It was clear that I had little understanding of the systems in place in the hospital. If GPs are to work more closely with hospitals, that is something we need to address. It was also clear to me that staff in the hospital had little understanding of how we work and how we manage similar cases in the community. If we are to join up our approach to urgent care in a better way we need to agree a unified approach that is flexible to individual patients but means that same patient would be managed with less variety in our “system”.
I am a child of the sixties and in my day job I have got used to working with computers, although it is my one regret that I never learned to touch type. I can access a patient record that has a summary and can filter out bits of clinical information. The same system will allow me to look at appointment books that tell me how my colleagues are doing, what urgent patients are waiting to be seen, what visits there are, how many scripts, pathology reports and administrative tasks I and other colleagues have outstanding. The same system will allow me to access evidence based guidelines and interact with a multitude of online resources. I tell my trainees there are always three “people” in any consultation, the patient, the doctor and the computer. I can’t function safely without a computer.
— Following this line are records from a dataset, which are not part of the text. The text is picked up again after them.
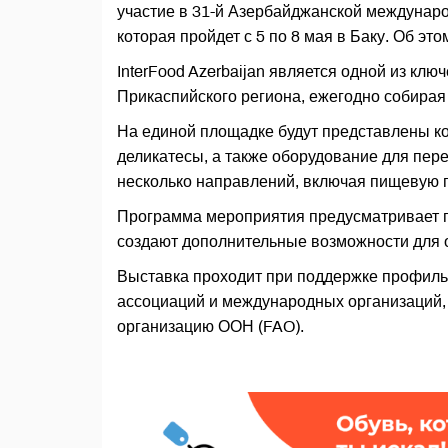
участие в 31-й Азербайджанской междунаро
которая пройдет с 5 по 8 мая в Баку. Об эт
InterFood Azerbaijan является одной из к
Прикаспийского региона, ежегодно собирая
На единой площадке будут представлены ко
деликатесы, а также оборудование для пер
несколько направлений, включая пищевую 
Программа мероприятия предусматривает п
создают дополнительные возможности для 
Выставка проходит при поддержке профиль
ассоциаций и международных организаций,
организацию ООН (FAO).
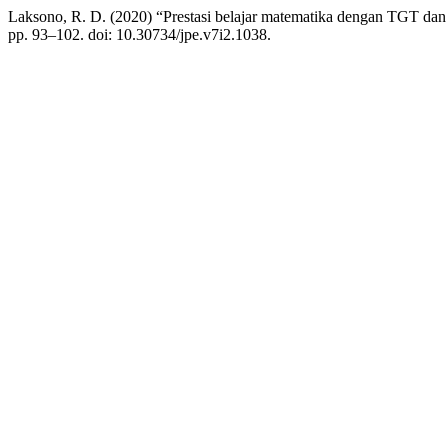
Laksono, R. D. (2020) “Prestasi belajar matematika dengan TGT dan
pp. 93–102. doi: 10.30734/jpe.v7i2.1038.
Last week I saw a hospital with a computerised “flow” system, and saw some frustration that the flow information was not up to date and senior staff having to going back and forth to check what reality was. The clinical record was paper! I assume staff were double entering information – once onto paper and once onto the flow management system. I worked with a foundation year doctor and I saw him accessing another computer to update take-home medications and access pathology. The reflection I had was the marked contrast to my work in general practice. In my day job the computer is fully integrated into my care of the patient and records and data are a by-product of this care. At the hospital care, record keeping, and data production are three separate processes.
So… two simple, hard tasks for the future! (thank you @valerieiles)
- A shared team based approach to care across all urgent care.
- A computerised record that is integrated into a patients care.
This isn’t something we can just do. Developing relationships and trust will be key, everyone has a part to play in delivering the care.